In its April 2021 suit to overturn the rule, Robinhood argued Galvin exceeded his authority under the state’s securities law by imposing a uniform fiduciary standard in Massachusetts that subjects brokers to the same advice standard as investment advisors. Previously, brokers were governed by a separate suitability standard.
The brokerage also argued that the Massachusetts rule was preempted by the SEC’s Reg BI, which prohibits brokers from placing their financial interests ahead of their customers’ interests but is not itself a fiduciary standard.
Fiduciary advocates, who assert it is the highest standard for investment advice, hailed the Massachusetts high court ruling.
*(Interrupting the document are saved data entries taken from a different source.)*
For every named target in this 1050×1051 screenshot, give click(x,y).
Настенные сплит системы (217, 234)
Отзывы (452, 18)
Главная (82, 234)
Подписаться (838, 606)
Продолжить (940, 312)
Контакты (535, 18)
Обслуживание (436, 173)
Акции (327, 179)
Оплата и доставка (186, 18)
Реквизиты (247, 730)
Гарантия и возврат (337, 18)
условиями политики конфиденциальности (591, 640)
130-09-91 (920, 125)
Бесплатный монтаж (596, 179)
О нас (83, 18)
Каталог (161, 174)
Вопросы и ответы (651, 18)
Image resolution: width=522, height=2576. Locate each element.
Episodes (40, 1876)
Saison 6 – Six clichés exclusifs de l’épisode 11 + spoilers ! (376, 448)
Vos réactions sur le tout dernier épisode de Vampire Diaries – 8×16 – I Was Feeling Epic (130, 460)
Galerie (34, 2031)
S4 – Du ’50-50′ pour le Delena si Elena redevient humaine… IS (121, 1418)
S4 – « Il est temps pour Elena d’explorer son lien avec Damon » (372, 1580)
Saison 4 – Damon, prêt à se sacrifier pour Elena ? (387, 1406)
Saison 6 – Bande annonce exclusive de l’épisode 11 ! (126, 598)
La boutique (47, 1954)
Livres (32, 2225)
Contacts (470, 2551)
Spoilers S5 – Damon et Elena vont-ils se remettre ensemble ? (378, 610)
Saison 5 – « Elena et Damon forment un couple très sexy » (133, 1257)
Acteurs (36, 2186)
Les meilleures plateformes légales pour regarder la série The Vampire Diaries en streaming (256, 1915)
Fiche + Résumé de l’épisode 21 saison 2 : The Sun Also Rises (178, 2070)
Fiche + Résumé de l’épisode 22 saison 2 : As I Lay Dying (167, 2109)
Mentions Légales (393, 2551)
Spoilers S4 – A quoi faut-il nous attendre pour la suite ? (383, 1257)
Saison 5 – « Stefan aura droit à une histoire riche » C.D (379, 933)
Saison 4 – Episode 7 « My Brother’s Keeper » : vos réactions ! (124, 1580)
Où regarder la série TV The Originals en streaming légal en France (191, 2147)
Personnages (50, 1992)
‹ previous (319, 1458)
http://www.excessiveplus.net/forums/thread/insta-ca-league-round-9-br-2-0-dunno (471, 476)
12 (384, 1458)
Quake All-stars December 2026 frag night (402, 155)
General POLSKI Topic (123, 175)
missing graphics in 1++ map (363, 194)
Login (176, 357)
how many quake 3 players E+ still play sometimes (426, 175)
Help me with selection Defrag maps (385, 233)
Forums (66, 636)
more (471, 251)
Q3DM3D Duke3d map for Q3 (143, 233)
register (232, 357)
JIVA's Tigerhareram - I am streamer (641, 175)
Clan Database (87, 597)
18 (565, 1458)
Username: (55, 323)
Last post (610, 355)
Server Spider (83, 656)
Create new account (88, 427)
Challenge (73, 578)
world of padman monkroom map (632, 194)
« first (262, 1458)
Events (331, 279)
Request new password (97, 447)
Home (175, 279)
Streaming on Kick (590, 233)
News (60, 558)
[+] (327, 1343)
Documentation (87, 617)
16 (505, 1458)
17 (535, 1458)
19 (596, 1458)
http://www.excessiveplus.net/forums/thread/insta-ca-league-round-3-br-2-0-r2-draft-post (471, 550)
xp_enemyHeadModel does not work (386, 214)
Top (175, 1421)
“This morning the Massachusetts Supreme Judicial Court made regulatory history,” Knut Rostad, president of the Institute for the Fiduciary Standard, said in a statement. “The decision is an overwhelming victory for investors. It is a Fenway Park Red Sox grand slam home run that will be reviewed by many other state securities administrators in the months and years ahead.”
Galvin has asserted that the state’s fiduciary rule is stronger than Reg BI in protecting the state’s investors, who are confused by the differing standards for brokers and advisors. The state’s high court said he has the leeway to set a higher standard.
“To be sure, the rule imposes an obligation on broker-dealers beyond that attendant to the prior suitability standard … and is clearer than the standard under Regulation Best Interest, which does not define ‘best interest,’” the court wrote in its opinion. “But the rule is driven by changes in the prior ‘norm’ of the marketplace that have caused investor harm, the Secretary found.”
The court was not convinced by Robinhood’s argument that Reg BI preempted the Massachusetts fiduciary rule. Robinhood asserted that the SEC through Reg BI was trying to preserve lower-cost investment advice from brokers that would become too expensive if brokers had to adhere to fiduciary duty.
“We disagree that this aspiration to preserve investor access to an array of investor services ‘to the extent possible’ hurdles the high bar required to find conflict preemption,” the Massachusetts court wrote.
The court also said the SEC declined explicitly to preempt state investment advice laws within the language of the final Reg BI rule.
“Here, Robinhood’s preemption argument is ‘particularly weak’ because Congress and the SEC were aware of state laws imposing fiduciary obligations on broker-dealers and declined to express an intent to preempt those laws,” the court wrote. The court said the SEC in the Reg BI adopting release concluded “a preemption analysis would be too speculative.”